> Directions for this task
Whenever a line carries the word "municipio", pull it out of the entries.

> Data extracts
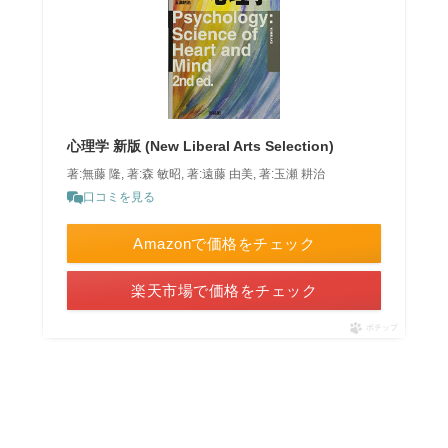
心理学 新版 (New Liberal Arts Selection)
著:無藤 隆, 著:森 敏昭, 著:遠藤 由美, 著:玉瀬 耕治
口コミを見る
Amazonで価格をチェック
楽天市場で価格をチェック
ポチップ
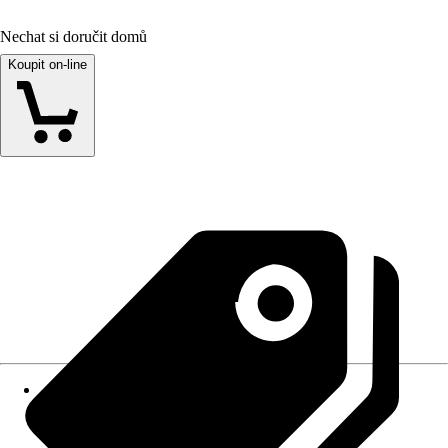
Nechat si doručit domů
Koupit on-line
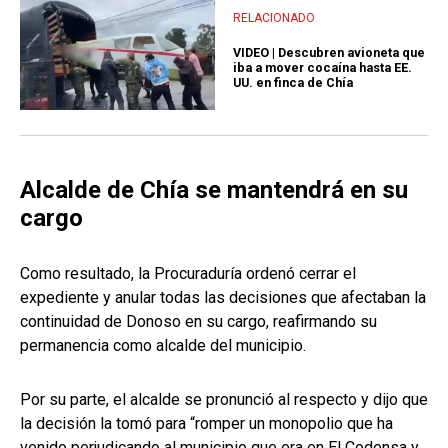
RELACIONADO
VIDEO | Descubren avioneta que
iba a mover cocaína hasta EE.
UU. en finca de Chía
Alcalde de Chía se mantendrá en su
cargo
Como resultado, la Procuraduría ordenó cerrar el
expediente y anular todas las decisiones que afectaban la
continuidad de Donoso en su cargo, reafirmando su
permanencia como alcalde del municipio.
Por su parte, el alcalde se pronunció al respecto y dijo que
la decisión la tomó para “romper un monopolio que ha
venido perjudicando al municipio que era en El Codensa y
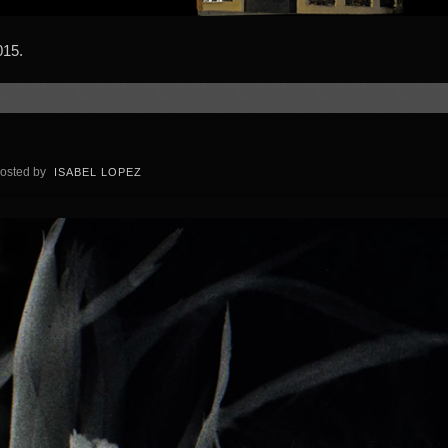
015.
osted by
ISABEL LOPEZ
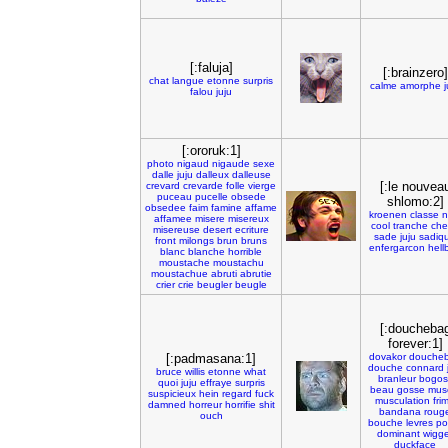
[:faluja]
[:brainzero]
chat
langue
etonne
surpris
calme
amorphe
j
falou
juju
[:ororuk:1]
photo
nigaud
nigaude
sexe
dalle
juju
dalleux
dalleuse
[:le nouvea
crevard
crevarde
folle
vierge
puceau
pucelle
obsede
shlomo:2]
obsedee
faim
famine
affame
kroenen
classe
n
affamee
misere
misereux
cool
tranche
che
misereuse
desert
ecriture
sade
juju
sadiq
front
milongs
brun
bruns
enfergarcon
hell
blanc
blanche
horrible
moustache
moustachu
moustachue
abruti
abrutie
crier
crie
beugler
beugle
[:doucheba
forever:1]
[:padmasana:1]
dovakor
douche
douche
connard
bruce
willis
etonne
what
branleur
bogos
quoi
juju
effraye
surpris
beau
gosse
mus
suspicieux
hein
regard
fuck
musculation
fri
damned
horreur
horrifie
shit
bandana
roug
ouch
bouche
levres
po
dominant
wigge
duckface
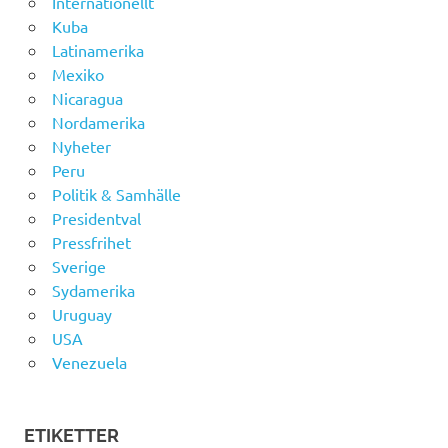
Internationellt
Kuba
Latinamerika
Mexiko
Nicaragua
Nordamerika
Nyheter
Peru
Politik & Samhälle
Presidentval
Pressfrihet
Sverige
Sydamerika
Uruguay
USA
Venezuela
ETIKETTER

...

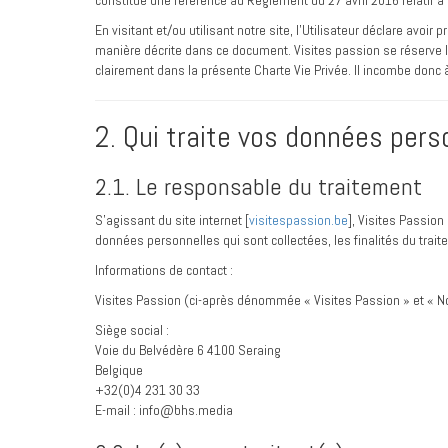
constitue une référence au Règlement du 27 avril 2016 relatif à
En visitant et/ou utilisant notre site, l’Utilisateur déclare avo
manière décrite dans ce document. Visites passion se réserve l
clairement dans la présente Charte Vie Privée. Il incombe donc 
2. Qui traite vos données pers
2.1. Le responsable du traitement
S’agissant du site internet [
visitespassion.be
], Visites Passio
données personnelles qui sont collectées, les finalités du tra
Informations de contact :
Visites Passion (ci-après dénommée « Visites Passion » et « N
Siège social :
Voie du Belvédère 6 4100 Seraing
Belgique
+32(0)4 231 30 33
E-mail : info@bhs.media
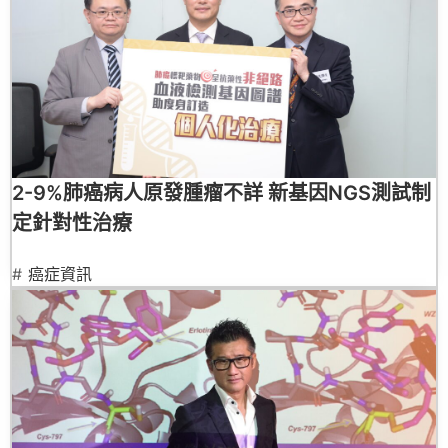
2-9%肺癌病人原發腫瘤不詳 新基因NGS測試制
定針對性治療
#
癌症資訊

> Task response
permanencia como alcalde del municipio.
venido perjudicando al municipio que era en El Codensa y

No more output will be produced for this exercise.